The group helping Machado had to reach out to the U.S. military specifically to coordinate her path so they wouldn’t accidentally strike her boat. “We coordinated that she was going to leave by a specific area so that they would not blow up the boat,” said a person close to the operation. To add to the drama, flight-tracking data showed that a pair of U.S. Navy F-18s flew into the Gulf of Venezuela and circled for about 40 minutes, right when Machado was making her water crossing.

The Trump administration was reportedly aware of the entire operation, but the extent of its direct involvement remains unclear

The administration actually denied the accuracy of the military contact, and both the U.S. Navy and the Pentagon declined to comment on the matter. Regardless of the official stance, when Machado reached Curaçao, she met up with a private contractor supplied by the administration who specializes in extractions. This contractor was responsible for getting her the rest of the way to Oslo.

After stopping in Bangor, Maine, en route, Machado landed in Oslo on Wednesday. Unfortunately, she didn’t make it in time for the Nobel Peace Prize ceremony itself. Her daughter had to accept the prestigious award on her behalf. Machado appeared early Thursday on a hotel balcony, sharing a video with a large crowd of supporters. “Oslo, here I am!!” she wrote in an Instagram caption for the video.

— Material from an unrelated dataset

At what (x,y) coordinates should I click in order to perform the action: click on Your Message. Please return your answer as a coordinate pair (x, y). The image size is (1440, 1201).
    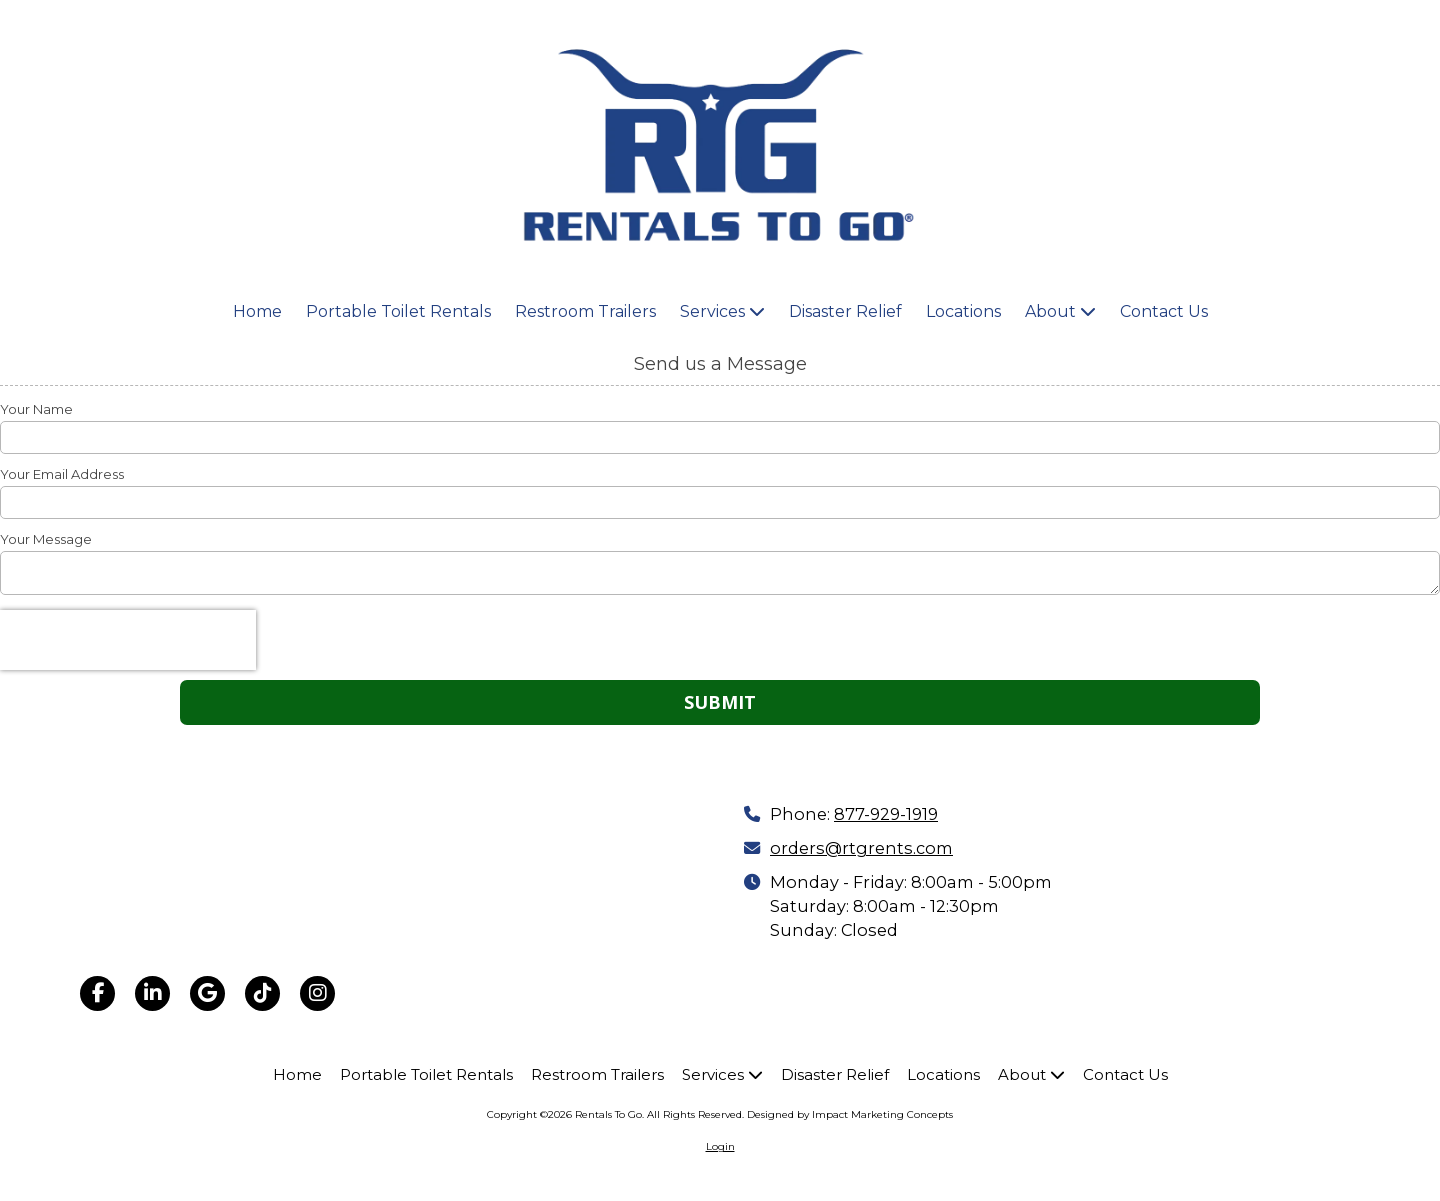
    Looking at the image, I should click on (46, 539).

As you might expect, Venezuela’s current leadership snapped back fiercely at the escape and the U.S. involvement. Venezuelan Vice President Delcy Rodriguez called the whole thing a “cheap show.” Rodriguez claimed that the Trump administration’s repeated strikes against the Latin American country are simply rooted in attempts to gain oil.

The opposition leader is expected to make stops in Europe and Washington before eventually returning home. She is expected to return to Venezuela “when we believe the security conditions are right, and it won’t depend on whether or not the regime leaves.”